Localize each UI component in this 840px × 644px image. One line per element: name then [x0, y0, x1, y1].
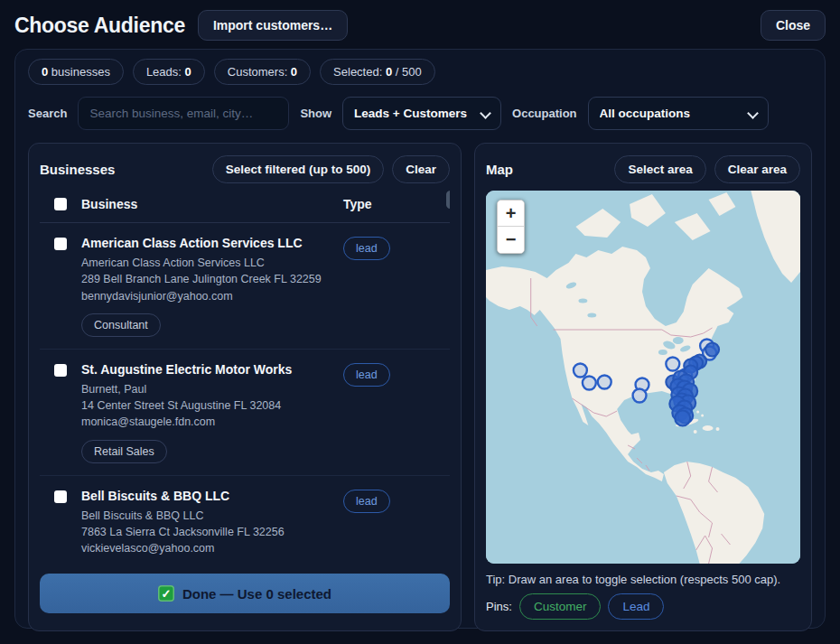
- map-pin-light[interactable]: [598, 376, 611, 389]
- page-title: Choose Audience: [14, 14, 185, 38]
- type-badge: lead: [343, 363, 390, 387]
- business-detail-line: vickievelasco@yahoo.com: [81, 540, 343, 556]
- search-label: Search: [28, 107, 67, 120]
- panels-row: Businesses Select filtered (up to 500) C…: [28, 143, 812, 631]
- map-island: [694, 430, 697, 434]
- business-detail-line: Bell Biscuits & BBQ LLC: [81, 508, 343, 524]
- occupation-tag: Consultant: [81, 313, 161, 337]
- stat-pill: Leads: 0: [133, 59, 205, 85]
- close-button[interactable]: Close: [761, 10, 826, 41]
- pins-legend: Pins: Customer Lead: [486, 593, 800, 620]
- occupation-label: Occupation: [512, 107, 577, 120]
- business-name: American Class Action Services LLC: [81, 236, 343, 250]
- lead-pin-badge[interactable]: Lead: [608, 593, 664, 620]
- row-checkbox[interactable]: [54, 238, 67, 250]
- business-detail-line: bennydavisjunior@yahoo.com: [81, 288, 343, 304]
- map-island: [696, 411, 699, 414]
- customer-pin-badge[interactable]: Customer: [519, 593, 602, 620]
- choose-audience-panel: 0 businessesLeads: 0Customers: 0Selected…: [14, 49, 826, 629]
- business-detail-line: American Class Action Services LLC: [81, 255, 343, 271]
- map-island: [701, 415, 704, 417]
- type-badge: lead: [343, 490, 390, 513]
- select-area-button[interactable]: Select area: [614, 155, 705, 183]
- business-detail-line: Burnett, Paul: [81, 381, 343, 397]
- row-checkbox[interactable]: [54, 490, 67, 503]
- top-bar: Choose Audience Import customers… Close: [0, 0, 840, 49]
- map-pin-light[interactable]: [583, 377, 596, 390]
- clear-selection-button[interactable]: Clear: [392, 155, 450, 183]
- map-panel-header: Map Select area Clear area: [486, 154, 800, 183]
- map-tip-text: Tip: Draw an area to toggle selection (r…: [486, 573, 800, 586]
- occupation-tag: Retail Sales: [81, 440, 167, 463]
- business-name: Bell Biscuits & BBQ LLC: [81, 489, 343, 503]
- show-select[interactable]: Leads + Customers: [342, 97, 501, 130]
- search-input[interactable]: [78, 97, 289, 130]
- business-details: Burnett, Paul14 Center Street St Augusti…: [81, 381, 343, 431]
- row-checkbox[interactable]: [54, 364, 67, 377]
- business-row[interactable]: American Class Action Services LLC Ameri…: [40, 223, 450, 350]
- business-cell: American Class Action Services LLC Ameri…: [81, 236, 343, 337]
- map-pin-dark[interactable]: [705, 343, 719, 357]
- zoom-in-button[interactable]: +: [498, 201, 524, 227]
- map-pin-light[interactable]: [666, 358, 679, 371]
- businesses-title: Businesses: [40, 162, 115, 177]
- map-great-lakes: [673, 337, 684, 344]
- map-title: Map: [486, 162, 513, 177]
- pins-label: Pins:: [486, 600, 512, 613]
- business-details: American Class Action Services LLC289 Be…: [81, 255, 343, 304]
- map-zoom-control: + −: [497, 200, 525, 254]
- done-button-label: Done — Use 0 selected: [182, 586, 331, 602]
- business-detail-line: monica@staugele.fdn.com: [81, 414, 343, 430]
- map-pin-dark[interactable]: [675, 411, 690, 426]
- occupation-select-wrap: All occupations: [588, 97, 769, 130]
- business-details: Bell Biscuits & BBQ LLC7863 La Sierra Ct…: [81, 508, 343, 557]
- businesses-panel: Businesses Select filtered (up to 500) C…: [28, 143, 462, 631]
- map-panel: Map Select area Clear area: [474, 143, 812, 631]
- filter-row: Search Show Leads + Customers Occupation…: [28, 97, 812, 130]
- stat-pill: Selected: 0 / 500: [320, 59, 435, 85]
- clear-area-button[interactable]: Clear area: [714, 155, 800, 183]
- show-label: Show: [300, 107, 331, 120]
- business-row[interactable]: Bell Biscuits & BBQ LLC Bell Biscuits & …: [40, 476, 450, 565]
- map-lake: [578, 299, 587, 303]
- map-island-hispaniola: [703, 425, 714, 431]
- stat-pill: 0 businesses: [28, 59, 124, 85]
- map-island: [716, 427, 720, 431]
- list-scrollbar-thumb[interactable]: [446, 191, 450, 209]
- show-select-wrap: Leads + Customers: [342, 97, 501, 130]
- stat-pill: Customers: 0: [214, 59, 311, 85]
- business-detail-line: 289 Bell Branch Lane Julington Creek FL …: [81, 271, 343, 287]
- businesses-panel-header: Businesses Select filtered (up to 500) C…: [40, 154, 450, 183]
- business-table-header: Business Type: [40, 191, 450, 223]
- type-badge: lead: [343, 237, 390, 260]
- import-customers-button[interactable]: Import customers…: [198, 10, 348, 41]
- business-name: St. Augustine Electric Motor Works: [81, 362, 343, 377]
- occupation-select[interactable]: All occupations: [588, 97, 769, 130]
- map-pin-light[interactable]: [574, 364, 587, 378]
- stats-row: 0 businessesLeads: 0Customers: 0Selected…: [28, 58, 812, 85]
- business-list: Business Type American Class Action Serv…: [40, 191, 450, 565]
- map[interactable]: + −: [486, 191, 800, 564]
- select-all-checkbox[interactable]: [54, 198, 67, 210]
- business-list-body: American Class Action Services LLC Ameri…: [40, 223, 450, 565]
- business-cell: Bell Biscuits & BBQ LLC Bell Biscuits & …: [81, 489, 343, 565]
- business-detail-line: 7863 La Sierra Ct Jacksonville FL 32256: [81, 524, 343, 540]
- business-cell: St. Augustine Electric Motor Works Burne…: [81, 362, 343, 463]
- business-detail-line: 14 Center Street St Augustine FL 32084: [81, 397, 343, 414]
- map-great-lakes: [658, 350, 667, 355]
- column-header-business: Business: [81, 197, 343, 211]
- done-button[interactable]: ✓ Done — Use 0 selected: [40, 574, 450, 613]
- map-pin-light[interactable]: [633, 389, 647, 403]
- business-row[interactable]: St. Augustine Electric Motor Works Burne…: [40, 350, 450, 476]
- column-header-type: Type: [343, 197, 450, 211]
- map-svg: [486, 191, 800, 564]
- zoom-out-button[interactable]: −: [498, 227, 524, 253]
- map-lake: [587, 313, 596, 318]
- select-filtered-button[interactable]: Select filtered (up to 500): [212, 155, 385, 183]
- check-icon: ✓: [158, 585, 174, 602]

§ §

The task
Return the preceding entries verbatim, with the pictures excluded.

Response area
Localize each UI component in this 840px × 644px image. One line per element: name then [x0, y0, x1, y1].
- map-pin-light[interactable]: [598, 376, 611, 389]
- page-title: Choose Audience: [14, 14, 185, 38]
- type-badge: lead: [343, 363, 390, 387]
- business-detail-line: vickievelasco@yahoo.com: [81, 540, 343, 556]
- search-label: Search: [28, 107, 67, 120]
- panels-row: Businesses Select filtered (up to 500) C…: [28, 143, 812, 631]
- map-island: [694, 430, 697, 434]
- business-detail-line: Bell Biscuits & BBQ LLC: [81, 508, 343, 524]
- occupation-tag: Consultant: [81, 313, 161, 337]
- stat-pill: Leads: 0: [133, 59, 205, 85]
- close-button[interactable]: Close: [761, 10, 826, 41]
- pins-legend: Pins: Customer Lead: [486, 593, 800, 620]
- occupation-label: Occupation: [512, 107, 577, 120]
- business-name: American Class Action Services LLC: [81, 236, 343, 250]
- lead-pin-badge[interactable]: Lead: [608, 593, 664, 620]
- row-checkbox[interactable]: [54, 238, 67, 250]
- business-detail-line: bennydavisjunior@yahoo.com: [81, 288, 343, 304]
- map-island: [696, 411, 699, 414]
- customer-pin-badge[interactable]: Customer: [519, 593, 602, 620]
- choose-audience-panel: 0 businessesLeads: 0Customers: 0Selected…: [14, 49, 826, 629]
- business-detail-line: American Class Action Services LLC: [81, 255, 343, 271]
- map-island: [701, 415, 704, 417]
- type-badge: lead: [343, 490, 390, 513]
- select-area-button[interactable]: Select area: [614, 155, 705, 183]
- business-detail-line: Burnett, Paul: [81, 381, 343, 397]
- row-checkbox[interactable]: [54, 490, 67, 503]
- top-bar: Choose Audience Import customers… Close: [0, 0, 840, 49]
- map-pin-light[interactable]: [583, 377, 596, 390]
- clear-selection-button[interactable]: Clear: [392, 155, 450, 183]
- map-panel-header: Map Select area Clear area: [486, 154, 800, 183]
- map-tip-text: Tip: Draw an area to toggle selection (r…: [486, 573, 800, 586]
- occupation-tag: Retail Sales: [81, 440, 167, 463]
- business-name: Bell Biscuits & BBQ LLC: [81, 489, 343, 503]
- show-select[interactable]: Leads + Customers: [342, 97, 501, 130]
- search-input[interactable]: [78, 97, 289, 130]
- business-details: Burnett, Paul14 Center Street St Augusti…: [81, 381, 343, 431]
- row-checkbox[interactable]: [54, 364, 67, 377]
- business-row[interactable]: American Class Action Services LLC Ameri…: [40, 223, 450, 350]
- business-cell: American Class Action Services LLC Ameri…: [81, 236, 343, 337]
- map-pin-dark[interactable]: [705, 343, 719, 357]
- zoom-in-button[interactable]: +: [498, 201, 524, 227]
- map-pin-light[interactable]: [666, 358, 679, 371]
- businesses-title: Businesses: [40, 162, 115, 177]
- map-great-lakes: [673, 337, 684, 344]
- map-title: Map: [486, 162, 513, 177]
- pins-label: Pins:: [486, 600, 512, 613]
- business-details: American Class Action Services LLC289 Be…: [81, 255, 343, 304]
- map-zoom-control: + −: [497, 200, 525, 254]
- done-button-label: Done — Use 0 selected: [182, 586, 331, 602]
- business-detail-line: monica@staugele.fdn.com: [81, 414, 343, 430]
- map-pin-dark[interactable]: [675, 411, 690, 426]
- occupation-select-wrap: All occupations: [588, 97, 769, 130]
- business-details: Bell Biscuits & BBQ LLC7863 La Sierra Ct…: [81, 508, 343, 557]
- businesses-panel: Businesses Select filtered (up to 500) C…: [28, 143, 462, 631]
- map-panel: Map Select area Clear area: [474, 143, 812, 631]
- filter-row: Search Show Leads + Customers Occupation…: [28, 97, 812, 130]
- stat-pill: Selected: 0 / 500: [320, 59, 435, 85]
- clear-area-button[interactable]: Clear area: [714, 155, 800, 183]
- show-label: Show: [300, 107, 331, 120]
- business-row[interactable]: Bell Biscuits & BBQ LLC Bell Biscuits & …: [40, 476, 450, 565]
- map-lake: [578, 299, 587, 303]
- map-island-hispaniola: [703, 425, 714, 431]
- stat-pill: 0 businesses: [28, 59, 124, 85]
- map-island: [716, 427, 720, 431]
- list-scrollbar-thumb[interactable]: [446, 191, 450, 209]
- show-select-wrap: Leads + Customers: [342, 97, 501, 130]
- stat-pill: Customers: 0: [214, 59, 311, 85]
- business-detail-line: 289 Bell Branch Lane Julington Creek FL …: [81, 271, 343, 287]
- businesses-panel-header: Businesses Select filtered (up to 500) C…: [40, 154, 450, 183]
- business-table-header: Business Type: [40, 191, 450, 223]
- type-badge: lead: [343, 237, 390, 260]
- import-customers-button[interactable]: Import customers…: [198, 10, 348, 41]
- business-name: St. Augustine Electric Motor Works: [81, 362, 343, 377]
- occupation-select[interactable]: All occupations: [588, 97, 769, 130]
- map-pin-light[interactable]: [574, 364, 587, 378]
- stats-row: 0 businessesLeads: 0Customers: 0Selected…: [28, 58, 812, 85]
- business-list: Business Type American Class Action Serv…: [40, 191, 450, 565]
- map[interactable]: + −: [486, 191, 800, 564]
- select-all-checkbox[interactable]: [54, 198, 67, 210]
- business-list-body: American Class Action Services LLC Ameri…: [40, 223, 450, 565]
- business-cell: Bell Biscuits & BBQ LLC Bell Biscuits & …: [81, 489, 343, 565]
- business-detail-line: 7863 La Sierra Ct Jacksonville FL 32256: [81, 524, 343, 540]
- business-cell: St. Augustine Electric Motor Works Burne…: [81, 362, 343, 463]
- business-detail-line: 14 Center Street St Augustine FL 32084: [81, 397, 343, 414]
- map-great-lakes: [658, 350, 667, 355]
- column-header-business: Business: [81, 197, 343, 211]
- done-button[interactable]: ✓ Done — Use 0 selected: [40, 574, 450, 613]
- map-pin-light[interactable]: [633, 389, 647, 403]
- business-row[interactable]: St. Augustine Electric Motor Works Burne…: [40, 350, 450, 476]
- column-header-type: Type: [343, 197, 450, 211]
- map-svg: [486, 191, 800, 564]
- zoom-out-button[interactable]: −: [498, 227, 524, 253]
- map-lake: [587, 313, 596, 318]
- select-filtered-button[interactable]: Select filtered (up to 500): [212, 155, 385, 183]
- check-icon: ✓: [158, 585, 174, 602]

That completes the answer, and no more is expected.